Distinct signals in medial and lateral VTA dopamine neurons modulate fear extinction at different times
Abstract
Dopamine (DA) neurons are known to encode reward prediction error (RPE), in addition to other signals, such as salience. While RPE is known to support learning, the role of salience in supporting learning remains less clear. To address this, we recorded and manipulated VTA DA neurons in mice during fear extinction, a behavior we observed to generate spatially segregated RPE and salience signals. We applied deep learning to classify mouse freezing behavior, eliminating the need for human scoring. Our fiber photometry recordings showed that DA neurons in medial and lateral VTA have distinct activity profiles during fear extinction: medial VTA activity more closely reflected RPE, while lateral VTA activity more closely reflected a salience-like signal. Optogenetic inhibition of DA neurons in either region slowed fear extinction, with the relevant time period for inhibition differing across regions. Our results indicate that salience-like signals can have similar downstream consequences to RPE-like signals, although with different temporal dependencies.
Data availability
All data generated or analysed during this study will be included in the manuscript as supporting files. Code for all steps is available on GitHub:https://github.com/neurocaience/deepfreeze/ (Cai et al. 2020)
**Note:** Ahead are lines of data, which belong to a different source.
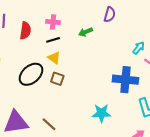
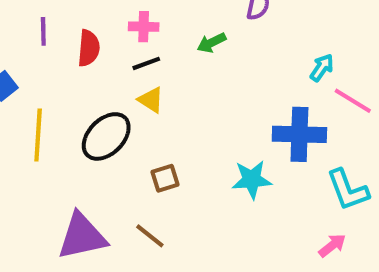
brown square: (57, 79) -> (165, 178), moved, turned -32
cyan star: (101, 113) -> (252, 180), moved

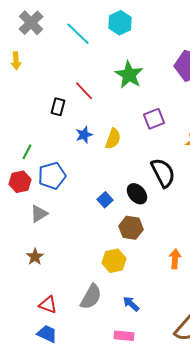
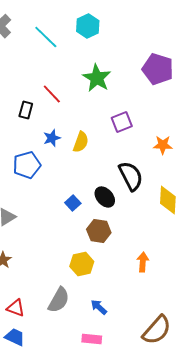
blue pentagon: (52, 176) -> (27, 165), moved

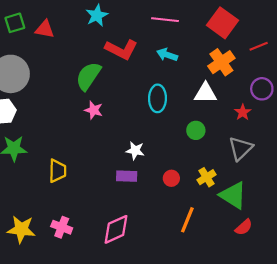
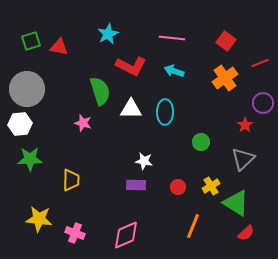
red square: (222, 23) -> (226, 41), size x0.7
green semicircle: (88, 76) -> (100, 91), turned 128
white triangle: (205, 93) -> (131, 109), moved
pink star: (94, 110) -> (83, 123), moved
yellow star: (21, 229) -> (39, 219), moved

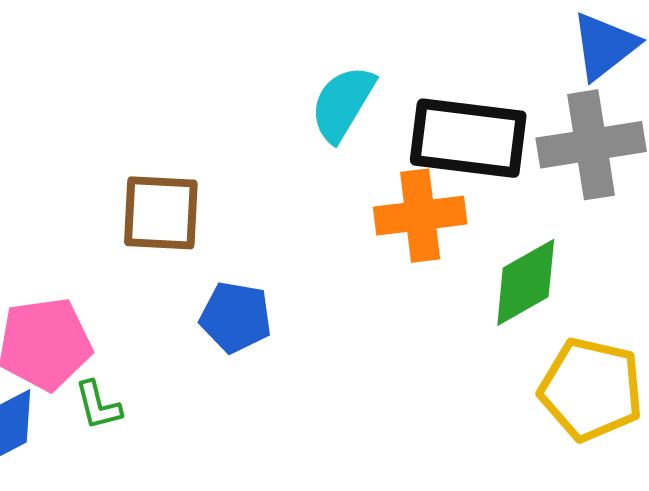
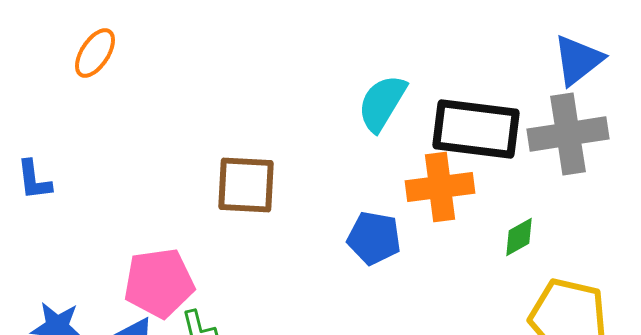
green diamond: (526, 282) -> (519, 237), size x0.6
blue pentagon: (236, 317) -> (374, 238), moved

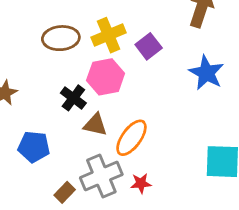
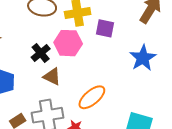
purple square: (149, 46) -> (105, 28), turned 36
orange ellipse: (131, 138) -> (92, 97), moved

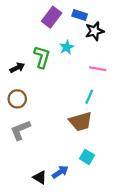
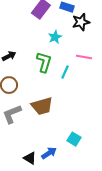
green L-shape: (42, 57) -> (44, 62), moved
cyan line: (89, 97) -> (65, 72), moved
brown trapezoid: (81, 121) -> (42, 106), moved

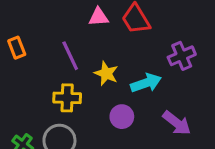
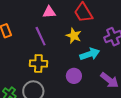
pink triangle: (98, 17) -> (49, 12), moved
yellow star: (106, 73) -> (74, 36), moved

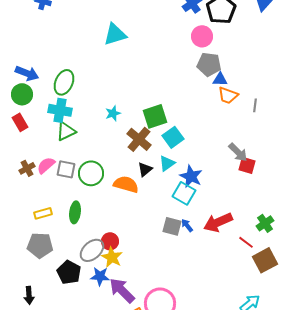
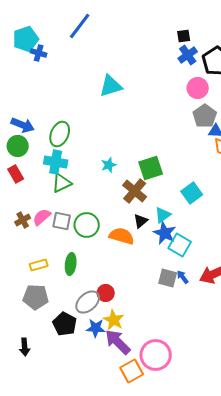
gray pentagon: (209, 64) -> (205, 116), turned 30
cyan square: (173, 137) -> (192, 193), moved
blue star: (191, 176) -> (165, 233), moved
yellow star: (112, 257) -> (114, 320), moved

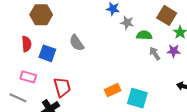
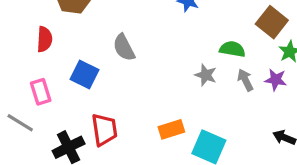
gray star: (127, 23) -> (206, 75), moved
blue square: (47, 53) -> (84, 75), moved
pink rectangle: (28, 77) -> (41, 92), turned 49
red trapezoid: (62, 87) -> (104, 130), moved

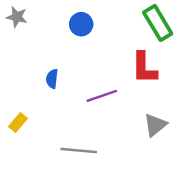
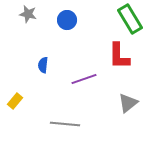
gray star: (17, 17) -> (28, 14), moved

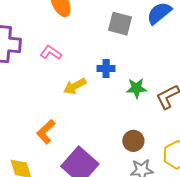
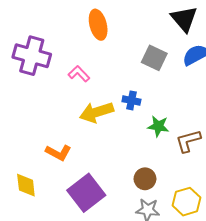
yellow arrow: (75, 86) -> (97, 112), size x1.4
orange L-shape: (46, 132) -> (58, 153), turned -120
Article and author information
Author details
Funding
NIH (T32MH065214)
- Lili X Cai
NYSCF
- Ilana B Witten
ARO (W911NF1710554)
- Ilana B Witten
NIH (1R01MH106689-01A1)
- Ilana B Witten
The funders had no role in study design, data collection and interpretation, or the decision to submit the work for publication.
Ethics
Animal experimentation: All experiments followed guidelines established by the National Institutes of Health and reviewed by Princeton University Institutional Animals Care and Use Committee (IACUC protocol 1876-18).
Copyright
© 2020, Cai et al.
This article is distributed under the terms of the Creative Commons Attribution License permitting unrestricted use and redistribution provided that the original author and source are credited.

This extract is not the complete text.